▸ Assignment
From the listing below, copy each line that holds "یادته".

▸ Given data
----------
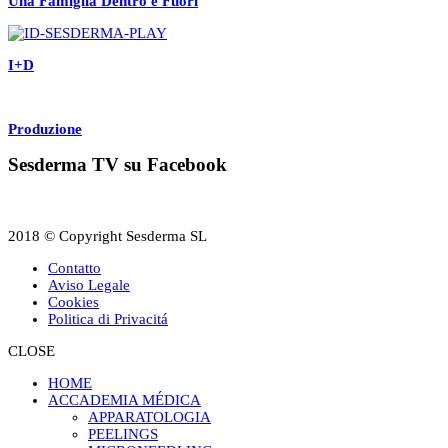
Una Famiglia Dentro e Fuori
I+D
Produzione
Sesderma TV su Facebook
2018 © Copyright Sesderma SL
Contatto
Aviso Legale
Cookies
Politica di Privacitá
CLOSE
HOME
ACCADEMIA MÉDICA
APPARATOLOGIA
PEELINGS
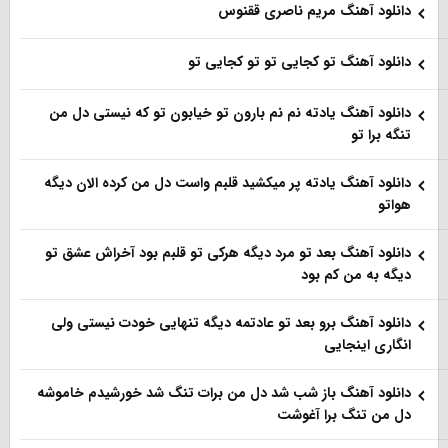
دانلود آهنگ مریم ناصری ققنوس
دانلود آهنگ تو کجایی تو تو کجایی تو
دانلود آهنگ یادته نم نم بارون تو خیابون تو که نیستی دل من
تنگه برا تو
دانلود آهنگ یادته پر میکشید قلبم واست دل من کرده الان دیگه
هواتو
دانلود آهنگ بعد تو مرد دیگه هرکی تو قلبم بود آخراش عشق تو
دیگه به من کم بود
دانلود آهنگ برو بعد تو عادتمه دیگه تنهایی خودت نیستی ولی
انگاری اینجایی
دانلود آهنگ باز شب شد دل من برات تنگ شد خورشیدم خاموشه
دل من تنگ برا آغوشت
----------
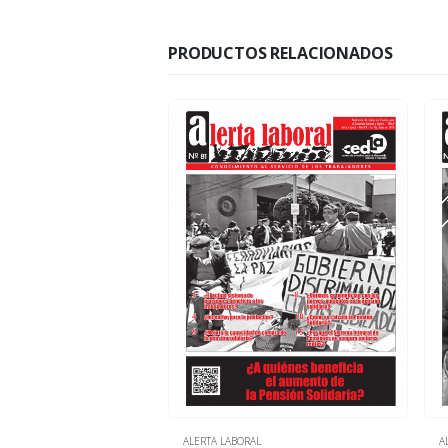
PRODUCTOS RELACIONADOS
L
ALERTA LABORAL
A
----------
▸ Completed exercise
دانلود آهنگ یادته نم نم بارون تو خیابون تو که نیستی دل من
دانلود آهنگ یادته پر میکشید قلبم واست دل من کرده الان دیگه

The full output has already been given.